-- SUPPLIED INFORMATION follows --

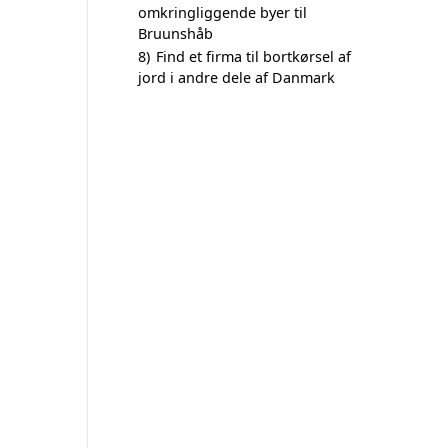
omkringliggende byer til
Bruunshåb
8)
Find et firma til bortkørsel af
jord i andre dele af Danmark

-- SUPPLIED INFORMATION concluded --

- TASK DIRECTIONS -
Images should not appear in the copy; retype the listing above exactly.

- YOUR RESPONSE -
omkringliggende byer til
Bruunshåb
8)
Find et firma til bortkørsel af
jord i andre dele af Danmark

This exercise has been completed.